*** Block opens ***
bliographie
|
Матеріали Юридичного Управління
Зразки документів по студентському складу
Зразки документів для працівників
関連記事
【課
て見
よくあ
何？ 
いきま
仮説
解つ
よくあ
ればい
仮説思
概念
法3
*** Block closes ***
*** Block opens ***
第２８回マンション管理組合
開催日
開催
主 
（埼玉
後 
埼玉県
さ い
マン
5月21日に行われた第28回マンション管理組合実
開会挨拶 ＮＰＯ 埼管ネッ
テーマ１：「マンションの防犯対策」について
*** Block closes ***
Your answer should be one number: how many lines above contain "документів".

2